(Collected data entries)
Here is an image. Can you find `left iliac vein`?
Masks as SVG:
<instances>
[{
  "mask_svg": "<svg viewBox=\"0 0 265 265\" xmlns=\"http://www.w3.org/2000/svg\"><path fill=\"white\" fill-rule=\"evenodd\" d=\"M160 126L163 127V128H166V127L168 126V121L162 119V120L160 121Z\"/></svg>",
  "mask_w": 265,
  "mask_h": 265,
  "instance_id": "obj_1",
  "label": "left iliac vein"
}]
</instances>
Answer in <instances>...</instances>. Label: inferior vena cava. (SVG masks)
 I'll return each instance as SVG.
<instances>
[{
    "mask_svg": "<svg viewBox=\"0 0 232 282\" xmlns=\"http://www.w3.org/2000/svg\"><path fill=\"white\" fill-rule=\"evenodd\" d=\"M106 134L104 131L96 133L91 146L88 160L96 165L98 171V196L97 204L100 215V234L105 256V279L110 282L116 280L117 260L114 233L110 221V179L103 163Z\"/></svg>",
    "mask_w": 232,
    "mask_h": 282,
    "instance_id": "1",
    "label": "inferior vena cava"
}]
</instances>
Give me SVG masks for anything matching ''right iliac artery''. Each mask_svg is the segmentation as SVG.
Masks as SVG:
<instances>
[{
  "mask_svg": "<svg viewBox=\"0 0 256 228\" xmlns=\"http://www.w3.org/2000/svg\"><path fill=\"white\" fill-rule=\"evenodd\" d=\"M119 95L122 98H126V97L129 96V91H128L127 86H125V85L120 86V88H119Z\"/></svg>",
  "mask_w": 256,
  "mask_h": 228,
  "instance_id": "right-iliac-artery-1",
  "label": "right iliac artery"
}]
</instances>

=== EXERCISE ===
Begin at the line containing "Give me SVG" and reproduce each line through the end of the records above.

=== REPLY ===
Give me SVG masks for anything matching ''right iliac artery''. Each mask_svg is the segmentation as SVG.
Masks as SVG:
<instances>
[{
  "mask_svg": "<svg viewBox=\"0 0 256 228\" xmlns=\"http://www.w3.org/2000/svg\"><path fill=\"white\" fill-rule=\"evenodd\" d=\"M119 95L122 98H126V97L129 96V91H128L127 86H125V85L120 86V88H119Z\"/></svg>",
  "mask_w": 256,
  "mask_h": 228,
  "instance_id": "right-iliac-artery-1",
  "label": "right iliac artery"
}]
</instances>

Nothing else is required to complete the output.